KABUL (AFGANISTÁN).- Regresé a Kabul en junio de 1997. Los talibanes controlaban la capital afgana desde hacía nueve meses y habían impuesto un estricto código islámico. Las mujeres sólo podían salir a la calle cubiertas por la burka y con la compañía de un varón de la familia. Miles de asalariadas fueron expulsadas de sus trabajos. Las viudas tenían que mendigar para sobrevivir. Las jóvenes y las niñas habían desaparecido de universidades y escuelas. Los hombres llevaban largas barbas y blancos turbantes llamados 'kolah'.
Un grupo de talibanes víctimas de minas antipersonas esperan su turno en el centro ortopédico de la Cruz Roja Internacional. Kabul, junio de 1997.
Los talibanes se embadurnaban los ojos con 'khol', su particular pintura de guerra. Habían crecido en las escuelas coránicas de Quetta (Pakistán) y su filosofía era impecable: "El Corán, sólo el Corán y nada más que el Corán". No conocían su país sin guerra y habían sido moldeados por los nuevos apóstoles del totalitarismo como combatientes y monjes. Vigilaban en cada esquina e impedían la formación de grupos de más de cinco personas. Se sentían satisfechos en aquel reino de la oscuridad.
Eran temidos pero también respetados. Habían traído seguridad y paz a una población exhausta después de cuatro años (1992-1996) de bombardeos continuos. Sus propulsores de cohetes y piezas de artillería pesada también habían matado a miles de civiles durante un año de acoso. Pero habían acabado con el pillaje. Aunque la delación incendió la vida de los afganos.
Una madre con burka acompaña a su hijo mutilado Kabul, agosto de 1996.
La Cruz Roja Internacional emitió un breve comunicado comparando la entrada de los talibanes en Kabul sin disparar un solo tiro la madrugada del viernes 27 de septiembre de 1996 con la de los jemeres rojos en Phnom Penh, capital de Camboya, veinte años antes.
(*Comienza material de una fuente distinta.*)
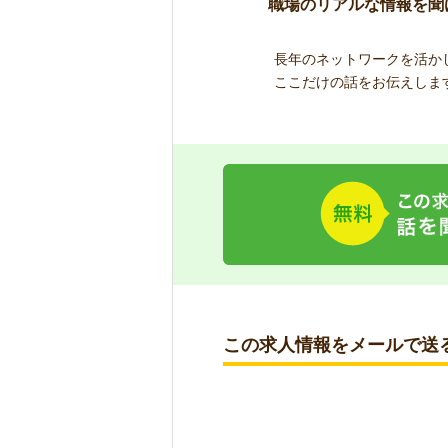
職場のリアルな情報を聞
長年のネットワークを活か
ここだけの話をお伝えしま
この求人情報をメールで送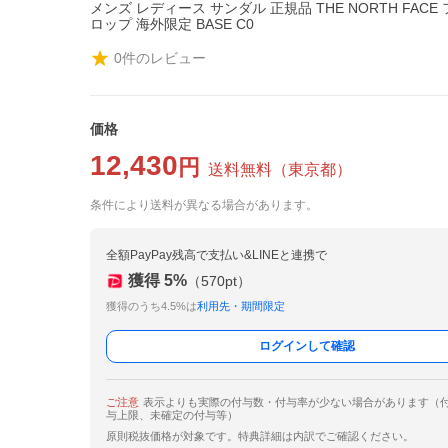
メンズ レディース サンダル 正規品 THE NORTH FACE
ロップ 海外限定 BASE C0
0
件のレビュー
価格
12,430
円
送料無料
（
東京都
）
条件により送料が異なる場合があります。
全額PayPay残高で支払い&LINEと連携で
獲得
5
%
（
570
pt）
獲得のうち4.5%は
利用先・期間限定
ログインして確認
ご注意
表示よりも実際の付与数・付与率が少ない場合があります（
与上限、未確定の付与等）
原則税抜価格が対象です。特典詳細は内訳でご確認ください。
La indumentaria occidental, la música, el ajedrez, el cine, la televisión, los juegos de azar y las cometas fueron prohibidos.
El asalto a la sede de la ONU, cuyos funcionarios habían huido, les permitió detener a Mohamed Najibula, el antiguo presidente de Afganistán. Allí había vivido escondido durante los últimos cuatro años. Lo fusilaron, lo ataron a un coche, lo arrastraron por algunas calles y lo colgaron de una farola. El lugar se convirtió en lugar de peregrinación para los nuevos señores de la guerra.
Su bautismo de fuego se había producido en 1994. Ocuparon Kandahar, cuartel general de su líder, el mulá Omar, que había perdido un ojo luchando contra los soviéticos. Desde allí comenzaron un avance victorioso que les permitió controlar el 80% del país en un tiempo récord. Sus milicianos conformaban la fuerza castrense más disciplinada. Muchos comandantes locales se plegaban a sus amenazas y aceptaban formar parte del nuevo movimiento fundamentalista. El tradicional transfuguismo de los afganos les permitió fortalecer su poder militar.
Sus padrinos eran Pakistán y Arabia Saudita. Los servicios secretos pakistaníes y un grupo aliado del Partido del Pueblo Pakistaní de Benazir Butto (con imagen de progresista en Occidente) habían ayudado a financiar a los talibanes. Con su influencia sobre los redentores islámicos querían controlar rutas comerciales muy importantes por donde pasarían gaseoductos que unirían las repúblicas centroasiáticas con el Golfo Pérsico. Hombres de negocios pertenecientes a la compañía petrolífera estadounidense Unocal y la saudí Delta Oil Company ya estaban negociando los nuevos contratos.
Uno de los mayores especialistas en Afganistán, el periodista Oliver Roy, escribió entonces en Le Monde que "Estados Unidos reemprende en este país la fórmula utilizada por la compañía Aramco en la Arabia Saudita de los años treinta: fundamentalismo islámico, tribus y petróleo. No falta más que una testa coronada". Pero el antiguo rey afgano continuaba exiliado en Roma.
¿A quién le importó entonces la situación de la mujer afgana? ¿Quién levantó la voz en Occidente a favor de los derechos femeninos pisoteados? La época talibán descendió por un vertiginoso tobogán de olvido. Sólo un medio de comunicación, la agencia France Press, mantuvo un periodista de forma permanente en Kabul. Todo el mundo miró hacia otro lugar salvo algunos pequeños grupos de activistas de derechos humanos.
Un hombre reza en el centro ortopédico de la Cruz Roja Internacional. Kabul, junio de 1997.